To do => Copy every line from the records below that carries the word "Social".

Source records
══════

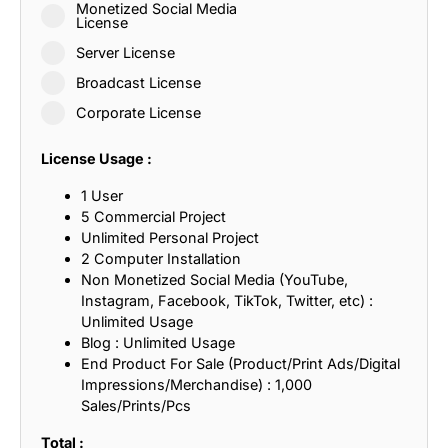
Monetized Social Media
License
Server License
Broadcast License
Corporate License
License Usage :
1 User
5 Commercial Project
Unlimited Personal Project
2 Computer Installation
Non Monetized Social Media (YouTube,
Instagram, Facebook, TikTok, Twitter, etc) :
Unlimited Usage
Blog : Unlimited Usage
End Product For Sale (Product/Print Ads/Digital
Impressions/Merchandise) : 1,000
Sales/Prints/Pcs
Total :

══════

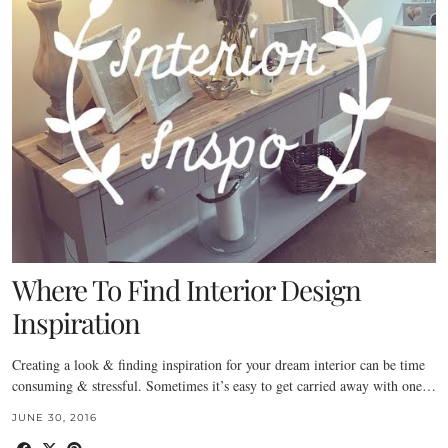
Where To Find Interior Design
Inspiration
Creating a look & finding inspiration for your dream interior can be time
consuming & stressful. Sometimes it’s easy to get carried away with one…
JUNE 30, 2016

══════

Exercise result =>
Monetized Social Media
Non Monetized Social Media (YouTube,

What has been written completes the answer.